Use scripts/deploy/utils/ray.sub to bring up a Ray cluster across multiple SLURM nodes and run your AutoModel deployment automatically. This script starts a Ray head and workers, manages ports, and launches a driver command when the cluster is ready.

  • Script location: scripts/deploy/utils/ray.sub

  • Upstream reference: See the NeMo RL cluster setup doc for background on this pattern: NVIDIA-NeMo RL cluster guide

Prerequisites#

  • SLURM with container support for srun --container-image and --container-mounts.

  • A container image that includes Export-Deploy at /opt/Export-Deploy.

  • Any model access/auth if required (e.g., huggingface-cli login or HF_TOKEN).
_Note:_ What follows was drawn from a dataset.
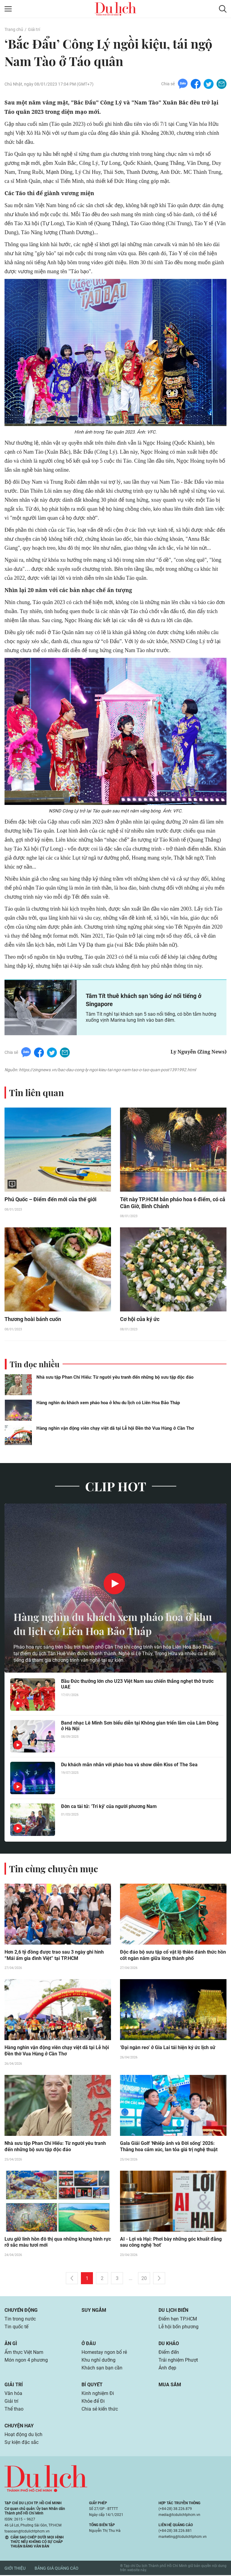 The image size is (231, 2576). I want to click on Giới thiệu, so click(15, 2569).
Quick start (2 nodes, 16 GPUs total)#

  1. Set environment variables used by ray.sub:

export CONTAINER=nvcr.io/nvidia/nemo:vr
export MOUNTS="${PWD}/:/opt/checkpoints/"
export GPUS_PER_NODE=8

# Driver command to run after the cluster is ready (multi-node AutoModel deployment)
export COMMAND="python /opt/Export-Deploy/scripts/deploy/nlp/deploy_ray_hf.py --model_path meta-llama/Llama-3.2-1B --model_id llama --num_replicas 16 --num_gpus 16 --num_gpus_per_replica 1"
  1. Submit the job:

sbatch --nodes=2 --account <ACCOUNT> --partition <PARTITION> \
  --job-name automodel-ray --time 01:00:00 \
  /opt/Export-Deploy/scripts/deploy/utils/ray.sub

The script will:

  • Start a Ray head on node 0 and one Ray worker per remaining node

  • Wait until all nodes register their resources

  • Launch the COMMAND on the head node (driver) once the cluster is healthy

  1. Attaching and monitoring:

  • Logs: $SLURM_SUBMIT_DIR/<jobid>-logs/ contains ray-head.log and ray-worker-<n>.log.

  • Interactive shell: the job creates <jobid>-attach.sh. For head: bash <jobid>-attach.sh. For worker i: bash <jobid>-attach.sh i.

  • Ray status: once attached to the head container, run ray status.

  1. Query the deployment (from within the head container):

python /opt/Export-Deploy/scripts/deploy/nlp/query_ray_deployment.py \
  --model_id llama --host 0.0.0.0 --port 1024

Notes#

  • Set --num_gpus in the deploy command to the total GPUs across all nodes; ensure --num_gpus = --num_replicas × --num_gpus_per_replica.

  • If your cluster uses GRES, ray.sub auto-detects and sets --gres=gpu:<GPUS_PER_NODE>; ensure GPUS_PER_NODE matches the node GPU count.

  • You usually do not need to set --cuda_visible_devices for multi-node; Ray workers handle per-node visibility.